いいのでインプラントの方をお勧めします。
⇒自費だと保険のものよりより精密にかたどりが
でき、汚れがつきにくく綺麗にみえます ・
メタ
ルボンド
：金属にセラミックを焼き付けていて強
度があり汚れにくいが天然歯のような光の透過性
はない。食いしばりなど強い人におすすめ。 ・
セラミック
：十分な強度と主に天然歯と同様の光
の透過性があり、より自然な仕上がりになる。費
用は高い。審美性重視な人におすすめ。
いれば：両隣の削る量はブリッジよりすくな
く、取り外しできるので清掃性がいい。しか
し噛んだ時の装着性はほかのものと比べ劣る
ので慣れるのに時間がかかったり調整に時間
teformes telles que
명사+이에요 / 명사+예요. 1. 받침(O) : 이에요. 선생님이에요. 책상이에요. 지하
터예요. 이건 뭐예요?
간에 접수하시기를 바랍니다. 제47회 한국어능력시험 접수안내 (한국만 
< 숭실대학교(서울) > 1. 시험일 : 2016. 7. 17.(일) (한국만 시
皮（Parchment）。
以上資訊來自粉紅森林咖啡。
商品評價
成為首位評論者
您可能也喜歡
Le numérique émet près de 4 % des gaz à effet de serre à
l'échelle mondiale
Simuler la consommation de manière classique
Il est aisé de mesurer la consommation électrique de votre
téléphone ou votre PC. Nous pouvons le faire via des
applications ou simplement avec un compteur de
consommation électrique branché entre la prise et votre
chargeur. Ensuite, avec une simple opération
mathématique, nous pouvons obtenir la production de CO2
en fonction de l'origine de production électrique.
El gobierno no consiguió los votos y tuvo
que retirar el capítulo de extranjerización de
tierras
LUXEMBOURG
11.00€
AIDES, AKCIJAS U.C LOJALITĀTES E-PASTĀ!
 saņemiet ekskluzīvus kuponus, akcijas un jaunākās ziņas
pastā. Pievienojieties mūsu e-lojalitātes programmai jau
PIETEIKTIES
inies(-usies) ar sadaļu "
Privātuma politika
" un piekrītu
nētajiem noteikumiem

------------------------

Activity » All of the material above is to be retyped word for word.

Response »
いいのでインプラントの方をお勧めします。
⇒自費だと保険のものよりより精密にかたどりが
でき、汚れがつきにくく綺麗にみえます ・
メタ
ルボンド
：金属にセラミックを焼き付けていて強
度があり汚れにくいが天然歯のような光の透過性
はない。食いしばりなど強い人におすすめ。 ・
セラミック
：十分な強度と主に天然歯と同様の光
の透過性があり、より自然な仕上がりになる。費
用は高い。審美性重視な人におすすめ。
いれば：両隣の削る量はブリッジよりすくな
く、取り外しできるので清掃性がいい。しか
し噛んだ時の装着性はほかのものと比べ劣る
ので慣れるのに時間がかかったり調整に時間
teformes telles que
명사+이에요 / 명사+예요. 1. 받침(O) : 이에요. 선생님이에요. 책상이에요. 지하
터예요. 이건 뭐예요?
간에 접수하시기를 바랍니다. 제47회 한국어능력시험 접수안내 (한국만 
< 숭실대학교(서울) > 1. 시험일 : 2016. 7. 17.(일) (한국만 시
皮（Parchment）。
以上資訊來自粉紅森林咖啡。
商品評價
成為首位評論者
您可能也喜歡
Le numérique émet près de 4 % des gaz à effet de serre à
l'échelle mondiale
Simuler la consommation de manière classique
Il est aisé de mesurer la consommation électrique de votre
téléphone ou votre PC. Nous pouvons le faire via des
applications ou simplement avec un compteur de
consommation électrique branché entre la prise et votre
chargeur. Ensuite, avec une simple opération
mathématique, nous pouvons obtenir la production de CO2
en fonction de l'origine de production électrique.
El gobierno no consiguió los votos y tuvo
que retirar el capítulo de extranjerización de
tierras
LUXEMBOURG
11.00€
AIDES, AKCIJAS U.C LOJALITĀTES E-PASTĀ!
 saņemiet ekskluzīvus kuponus, akcijas un jaunākās ziņas
pastā. Pievienojieties mūsu e-lojalitātes programmai jau
PIETEIKTIES
inies(-usies) ar sadaļu "
Privātuma politika
" un piekrītu
nētajiem noteikumiem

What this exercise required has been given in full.